Glutathione-capped Ag2S nanoclusters showed strong antiviral activity against PEDV used as a model of coronavirus and pronounced reduction of the infection of PEDV by about three orders of magnitude at the noncytotoxic concentration at 12 h post-infection was observed. The Ag2S nanoclusters inhibited the synthesis of viral negative-strand RNA and viral budding and positively regulated the generation of interferon-stimulating genes and the expression of proinflammation cytokines (Du et al. 2018).

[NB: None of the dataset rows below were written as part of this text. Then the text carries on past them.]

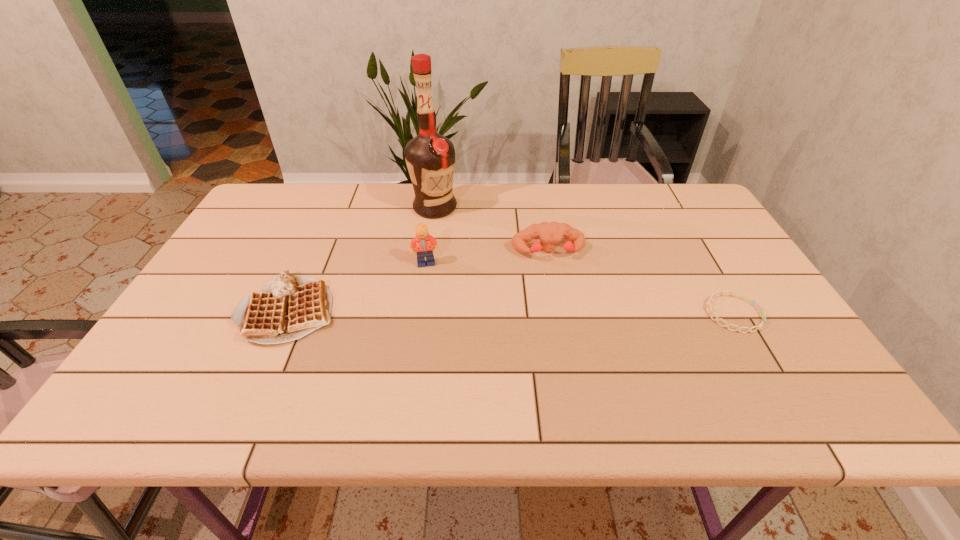 Find the location of a particular element. empty location between the third shortest object and the tallest object is located at coordinates (492, 230).

Image resolution: width=960 pixels, height=540 pixels. In order to click on vacant point located between the fourth shortest object and the second shortest object in this screenshot , I will do `click(357, 287)`.

The width and height of the screenshot is (960, 540). I want to click on free space between the waffle and the shortest object, so click(511, 312).

This screenshot has height=540, width=960. What are the coordinates of `unoccupied area between the third shortest object and the bracelet` in the screenshot? It's located at (641, 283).

Identify the location of vacant region between the second object from right to left and the liquor. (492, 230).

The height and width of the screenshot is (540, 960). I want to click on vacant space that is in between the waffle and the Lego, so click(x=357, y=287).

This screenshot has width=960, height=540. Identify the location of free space between the waffle and the second object from right to left. (419, 281).

In order to click on free space between the shortest object and the waffle in this screenshot , I will do [x=511, y=312].

At what (x,y) coordinates should I click in order to perform the action: click on blank region between the rightmost object and the tallest object. Please return your answer as a coordinate pair (x, y). This screenshot has height=540, width=960. Looking at the image, I should click on (584, 261).

Choose which object is the nearest neighbor to the bracelet. Please provide its 2D coordinates. Your answer should be formatted as a tuple, i.e. [(x, y)], where the tuple contains the x and y coordinates of a point satisfying the conditions above.

[(549, 234)]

Khandelwal et al. (2014) evaluated antiviral efficacy of AgNPs (5–30 nm) against Ovine rinderpest (Peste des petits ruminants virus, PPRV), a prototype Morbillivirus, causing disease in small ruminants, such as goats and sheep, and estimated significant inhibition of PPRV replication by AgNPs in an experiment using Vero cells already at noncytotoxic concentration, whereby AgNPs blocked the viral entry into the target cells due to interaction of AgNPs with the virion surface as well as with the virion core.

7.13 Conclusions

Nanoscale science and nanotechnology have unambiguously demonstrated to have a great potential in providing novel and improved solutions. Nano-size materials change their physical and chemical properties in comparison with bulk materials and have helped to improve and innovate a variety of pharmaceutical, medical, industrial, and agricultural products. Thus, nanoformulations of antivirotics and antiviral vaccines have become an important tool in the fight against various types of viruses due to modified bioavailability, ability to target viral or cellular proteins and sustainable release of drugs. Also, other nanosized materials were found to exhibit antiviral activity, and their combinations with antivirotics thus could provide remarkable medicines, especially against resistant viral pathogens. However, in spite of these significant benefits of nanomaterials in drug development, an increased attention should be devoted to the potential “intrinsic” toxicity of these nanomedicines caused by particle size that is able, within side effects, to induce various pathological processes in cells/tissues, which can result in various adverse/hazardous effects on animals and humans.